Я так и не узнал дат. Последовательности событий. Фамилий. Мест рождения. Зато неоднократно слышал байку о довоенном буфете на вокзале в Гродзиске. О прозрачных кальсонах. О черепаховом супе, который как-то раз приготовила бабушка, изображая повариху (что тебе стукнуло в голову?). О том, что в Испании есть хлеб только из корочки. «Не потому, что вас хотят обмануть, а потому, что им так нравится», – недоумевал отец моего отца (что ты там делал, дедушка?). О пьяных коровах, которые в Сибири (а поточнее?) объелись жмыха со спиртового завода. О забавных объявлениях в еврейской газете (кто ее покупал?). О директрисе гимназии (как ее звали?). О сокамерницах в «Сербии» (75) (за что тебя туда посадили?). О сантехнике, сказавшем «ку-ку». Родители не принимали участия в этих номерах. Не их стиль. Не их время. У младшего поколения в подобных состязаниях не было шансов. Но смеялись они в нужных местах.
Миранда
Июнь. Сезон клубники. Ягодный пирог – первый представитель нового урожая – капельки сиропа на корочке безе. Пузатые бутылки с напитком «Миринда» – легкомысленный Герек (76) недавно разорился на лицензию. Дедушка, скептически настроенный к новой экономической политике, сдвигает очки на кончик носа, поднимает металлическую крышку на высоту глаз, вертит, медленно читает название. Давным-давно отстраненный от власти (77). Седой и высокий, он все еще единственный красивый мужчина в семье.

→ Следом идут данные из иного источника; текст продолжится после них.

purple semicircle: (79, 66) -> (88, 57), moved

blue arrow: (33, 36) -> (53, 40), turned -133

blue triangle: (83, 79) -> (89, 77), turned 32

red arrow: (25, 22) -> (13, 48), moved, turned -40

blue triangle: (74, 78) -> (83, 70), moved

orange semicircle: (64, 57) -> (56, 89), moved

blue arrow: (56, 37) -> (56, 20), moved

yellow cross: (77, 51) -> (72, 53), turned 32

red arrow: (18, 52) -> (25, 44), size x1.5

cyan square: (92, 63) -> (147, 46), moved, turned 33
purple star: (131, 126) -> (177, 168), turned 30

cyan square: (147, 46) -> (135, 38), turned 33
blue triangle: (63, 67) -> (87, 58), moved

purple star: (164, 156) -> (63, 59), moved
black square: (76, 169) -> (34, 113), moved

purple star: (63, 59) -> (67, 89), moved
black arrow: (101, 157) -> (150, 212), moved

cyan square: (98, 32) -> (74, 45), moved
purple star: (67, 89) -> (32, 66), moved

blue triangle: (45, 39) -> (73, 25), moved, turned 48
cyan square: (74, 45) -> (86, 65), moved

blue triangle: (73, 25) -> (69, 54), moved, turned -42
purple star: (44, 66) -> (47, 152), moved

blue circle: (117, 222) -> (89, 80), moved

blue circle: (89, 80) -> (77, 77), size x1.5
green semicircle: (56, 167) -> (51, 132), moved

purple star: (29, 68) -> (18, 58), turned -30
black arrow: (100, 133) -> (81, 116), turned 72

– Я сидел в лагере Миранда, – говорит дед. – Миранда-де-Эбро (78).
Однако тему не развивает.
Примечание
– А вы уже сказали?
– Давно уже, – хвастается мать. – Я и не помню, когда именно, – добавляет она (хотя, разумеется, помнит). – Ему было тогда года три, и все прошло совершенно гладко.
Ха! Вот вам! Их родители – мои дедушка с бабушкой – так не умели. Поэтому целому поколению пришлось добывать сведения из подозрительных источников.
Они узнавали от друзей во дворе, в раздевалке или на площадке. Добавим, что часто сведения эти преподносились в вульгарной форме, подкрепленные нездоровым возбуждением, или в ореоле сенсации. К счастью, мои родители другие – они открыто говорят на трудные темы. Сами не инициируют разговоров, но если ребенок спросит, не паникуют, а, уважая его право, дают обстоятельный ответ. Подбирают слова в соответствии с возможностями малыша, избегая эвфемизмов и уменьшительно-ласкательных форм. Никаких отговорок: объясняют все ясно и открыто, но без углубления в детали.
– Мы проезжали мимо еврейского кладбища и как-то само собой вышло.
– Ого. – Гость преисполнен восхищения.
– Я сказала ему, что обе бабушки.
– И еще Тувима прибавили до кучи, в утешение, – хихикает отец.
И действительно, Тувим был серьезным утешением. Да и вообще – у нас было тысяча и одно утешение.
Мне очень не хватает моих открытых и продвинутых родителей.
Несколько десятков лет спустя моя овдовевшая мама возьмет внучку на какой-то марш памяти к памятнику гетто. Не вдаваясь в подробности – сколько можно сказать четырехлетней девочке? – растолкует ей, что это марш памяти «евреев, которые когда-то жили в Варшаве». Ребенок послушно согласится с этой формулировкой и не станет требовать объяснений. Только возле Умшлагплаца спросит: «А как немцы их всех убили?»
Клякса
Этого слова не было. Разве что изредка оно срывалось с языка как бранное. Проскальзывало в школьных шуточках, ругательствах и прозвищах. Лексическая выходка. Клякса.
Здесь следовало бы открыть скобку с осторожной припиской, ведь оно все это время значилось в словарях, в энциклопедиях, бытовало в старых романах.
Да, учебников оно действительно не пятнало. Не пачкало хрестоматий. Не кочевало по газетам. Не красовалось на стенах и памятных досках. Третье значение в словаре Дорошевского (79). Клякса. Чернильное пятно. Есть даже пример:
Густлик высовывал кончик языка, потел, ставил жирных жидов (80) на бумаге и украдкой вздыхал.
Слово позволяло себе разные шалости. Третий синоним – пан Клякса – попал в заглавие самой популярной в Польше детской книги (81). Спокойно жил себе в ранцах детворы и в официальных списках литературы. Ры-жеволосый герой не возбуждал никаких подозрений, а имя автора присваивали детским садам и площадкам.
Только в эру демократии правые политики о чем-то таком догадались и положили конец этим причудам.
В мире моего детства евреев не было. То есть – они могли быть, тайком. В четырех стенах, в небольших компаниях, дома, на кладбище и в прошлом.
Секрет берегла цензура. На страже стояли хорошие манеры. А порой и вежливость. Традиция. Культура. Такт. Неприязнь к демонстративности. Как-то я беседовал со знакомым художником, сейчас уже покойным:
– Он был евреем? – спросил я.
– Отнюдь.
– Тогда почему все свои работы он завещал Израилю?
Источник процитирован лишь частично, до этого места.